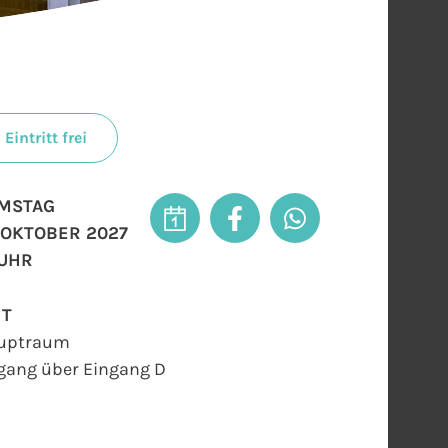
Eintritt frei
MSTAG
. OKTOBER 2027
 UHR
RT
uptraum
gang über Eingang D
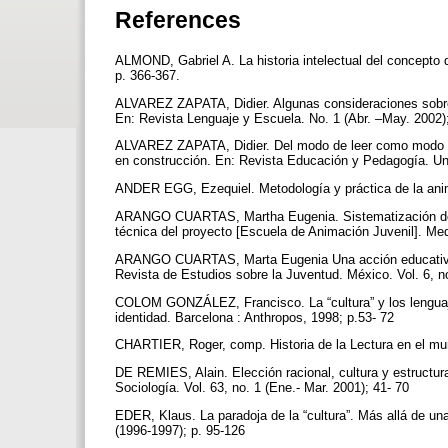
References
ALMOND, Gabriel A. La historia intelectual del concepto 
p. 366-367.
ALVAREZ ZAPATA, Didier. Algunas consideraciones sobre la
En: Revista Lenguaje y Escuela. No. 1 (Abr. –May. 2002)
ALVAREZ ZAPATA, Didier. Del modo de leer como modo d
en construcción. En: Revista Educación y Pedagogía. Uni
ANDER EGG, Ezequiel. Metodología y práctica de la anim
ARANGO CUARTAS, Martha Eugenia. Sistematización del pr
técnica del proyecto [Escuela de Animación Juvenil]. Med
ARANGO CUARTAS, Marta Eugenia Una acción educativa : 
Revista de Estudios sobre la Juventud. México. Vol. 6, n
COLOM GONZÁLEZ, Francisco. La “cultura” y los lenguaj
identidad. Barcelona : Anthropos, 1998; p.53- 72
CHARTIER, Roger, comp. Historia de la Lectura en el mun
DE REMIES, Alain. Elección racional, cultura y estructura
Sociología. Vol. 63, no. 1 (Ene.- Mar. 2001); 41- 70
EDER, Klaus. La paradoja de la “cultura”. Más allá de un
(1996-1997); p. 95-126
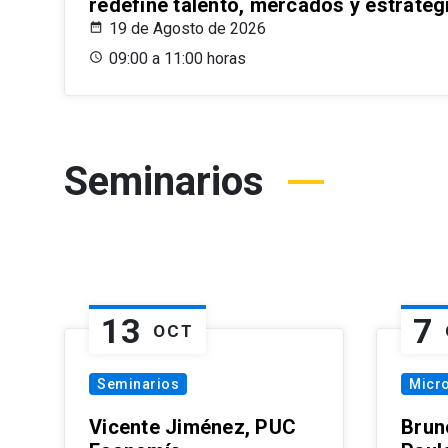
redefine talento, mercados y estrateg
19 de Agosto de 2026
09:00 a 11:00 horas
Seminarios
13
7
OCT
Seminarios
Micr
Vicente Jiménez, PUC
Brun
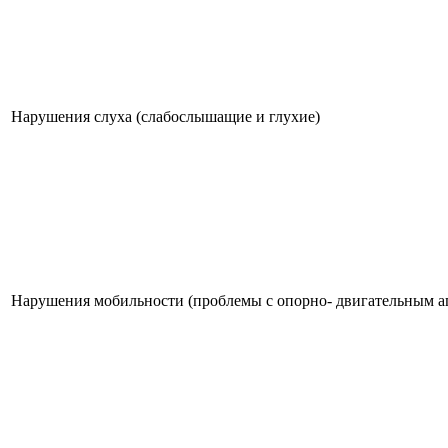
Нарушения слуха (слабослышащие и глухие)
Нарушения мобильности (проблемы с опорно- двигательным а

——

__Task brief__.
Your response should reproduce the entire listing verbatim, minus the pictures.

__Task result__.
Eintritt frei
MSTAG
. OKTOBER 2027
 UHR
RT
uptraum
gang über Eingang D
References
ALMOND, Gabriel A. La historia intelectual del concepto 
p. 366-367.
ALVAREZ ZAPATA, Didier. Algunas consideraciones sobre la
En: Revista Lenguaje y Escuela. No. 1 (Abr. –May. 2002)
ALVAREZ ZAPATA, Didier. Del modo de leer como modo d
en construcción. En: Revista Educación y Pedagogía. Uni
ANDER EGG, Ezequiel. Metodología y práctica de la anim
ARANGO CUARTAS, Martha Eugenia. Sistematización del pr
técnica del proyecto [Escuela de Animación Juvenil]. Med
ARANGO CUARTAS, Marta Eugenia Una acción educativa : 
Revista de Estudios sobre la Juventud. México. Vol. 6, n
COLOM GONZÁLEZ, Francisco. La “cultura” y los lenguaj
identidad. Barcelona : Anthropos, 1998; p.53- 72
CHARTIER, Roger, comp. Historia de la Lectura en el mun
DE REMIES, Alain. Elección racional, cultura y estructura
Sociología. Vol. 63, no. 1 (Ene.- Mar. 2001); 41- 70
EDER, Klaus. La paradoja de la “cultura”. Más allá de un
(1996-1997); p. 95-126
redefine talento, mercados y estrateg
19 de Agosto de 2026
09:00 a 11:00 horas
Seminarios
13
7
OCT
Seminarios
Micr
Vicente Jiménez, PUC
Brun
Нарушения слуха (слабослышащие и глухие)
Нарушения мобильности (проблемы с опорно- двигательным а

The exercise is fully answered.